:: DATA FOR REVIEW ::

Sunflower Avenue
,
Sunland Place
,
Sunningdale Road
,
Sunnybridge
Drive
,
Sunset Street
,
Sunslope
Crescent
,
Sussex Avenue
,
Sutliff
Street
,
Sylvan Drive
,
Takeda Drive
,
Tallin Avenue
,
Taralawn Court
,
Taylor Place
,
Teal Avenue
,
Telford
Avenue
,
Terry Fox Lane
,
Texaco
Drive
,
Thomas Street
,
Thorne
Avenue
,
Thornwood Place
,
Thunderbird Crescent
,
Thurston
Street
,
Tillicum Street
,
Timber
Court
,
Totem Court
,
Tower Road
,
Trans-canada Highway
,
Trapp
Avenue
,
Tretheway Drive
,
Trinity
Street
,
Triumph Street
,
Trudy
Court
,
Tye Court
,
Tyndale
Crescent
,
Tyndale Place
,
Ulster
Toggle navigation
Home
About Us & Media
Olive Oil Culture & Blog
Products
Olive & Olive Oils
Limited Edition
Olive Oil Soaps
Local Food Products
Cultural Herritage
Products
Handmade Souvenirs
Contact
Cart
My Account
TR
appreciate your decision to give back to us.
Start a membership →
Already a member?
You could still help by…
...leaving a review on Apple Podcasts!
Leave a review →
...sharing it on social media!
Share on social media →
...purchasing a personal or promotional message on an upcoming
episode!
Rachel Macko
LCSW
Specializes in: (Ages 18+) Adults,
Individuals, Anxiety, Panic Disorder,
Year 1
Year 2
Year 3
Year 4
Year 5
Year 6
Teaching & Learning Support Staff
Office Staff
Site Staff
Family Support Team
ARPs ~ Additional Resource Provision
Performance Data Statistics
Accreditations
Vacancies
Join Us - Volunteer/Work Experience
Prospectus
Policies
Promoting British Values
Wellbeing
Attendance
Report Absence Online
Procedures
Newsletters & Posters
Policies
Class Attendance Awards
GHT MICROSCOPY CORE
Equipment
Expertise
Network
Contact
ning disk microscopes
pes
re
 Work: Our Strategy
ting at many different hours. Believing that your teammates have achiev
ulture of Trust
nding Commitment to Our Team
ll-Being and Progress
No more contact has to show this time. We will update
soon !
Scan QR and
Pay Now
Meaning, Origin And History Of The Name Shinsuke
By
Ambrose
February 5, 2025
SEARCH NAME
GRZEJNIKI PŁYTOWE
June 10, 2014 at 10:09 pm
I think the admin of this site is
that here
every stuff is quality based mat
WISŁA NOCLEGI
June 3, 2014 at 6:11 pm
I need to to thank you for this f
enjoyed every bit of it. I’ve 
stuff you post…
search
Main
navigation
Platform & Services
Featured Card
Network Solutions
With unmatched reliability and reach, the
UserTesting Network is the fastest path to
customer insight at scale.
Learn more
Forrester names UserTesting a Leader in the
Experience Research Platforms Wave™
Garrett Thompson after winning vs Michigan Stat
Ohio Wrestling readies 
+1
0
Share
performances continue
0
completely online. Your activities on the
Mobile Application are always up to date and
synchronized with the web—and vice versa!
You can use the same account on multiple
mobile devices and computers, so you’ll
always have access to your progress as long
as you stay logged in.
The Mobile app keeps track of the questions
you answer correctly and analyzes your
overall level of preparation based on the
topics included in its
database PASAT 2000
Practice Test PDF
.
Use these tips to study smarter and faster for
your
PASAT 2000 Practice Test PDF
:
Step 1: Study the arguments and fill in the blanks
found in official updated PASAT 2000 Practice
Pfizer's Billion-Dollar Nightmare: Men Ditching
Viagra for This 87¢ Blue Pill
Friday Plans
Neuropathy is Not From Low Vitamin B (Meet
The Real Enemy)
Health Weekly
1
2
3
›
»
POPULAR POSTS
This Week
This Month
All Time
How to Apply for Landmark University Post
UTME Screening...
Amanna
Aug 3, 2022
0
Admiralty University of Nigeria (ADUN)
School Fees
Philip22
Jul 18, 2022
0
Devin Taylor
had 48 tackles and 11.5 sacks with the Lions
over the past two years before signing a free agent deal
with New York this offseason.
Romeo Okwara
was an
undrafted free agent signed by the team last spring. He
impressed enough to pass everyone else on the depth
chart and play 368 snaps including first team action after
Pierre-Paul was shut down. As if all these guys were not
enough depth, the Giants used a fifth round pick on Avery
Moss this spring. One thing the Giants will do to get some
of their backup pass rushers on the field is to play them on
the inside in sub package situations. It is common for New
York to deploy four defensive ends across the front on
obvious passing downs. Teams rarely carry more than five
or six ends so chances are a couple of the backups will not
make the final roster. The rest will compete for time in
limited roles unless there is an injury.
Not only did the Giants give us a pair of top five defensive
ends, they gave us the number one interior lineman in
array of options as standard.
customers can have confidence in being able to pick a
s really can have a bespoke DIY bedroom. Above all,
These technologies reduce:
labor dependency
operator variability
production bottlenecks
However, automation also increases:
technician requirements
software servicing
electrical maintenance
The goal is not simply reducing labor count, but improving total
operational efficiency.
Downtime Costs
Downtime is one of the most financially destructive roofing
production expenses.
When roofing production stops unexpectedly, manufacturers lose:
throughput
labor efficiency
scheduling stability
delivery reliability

:::

AIM OF THE EXERCISE: Return only the count of lines in the listing above that hold the string "Support".

COMPLETED EXERCISE: 2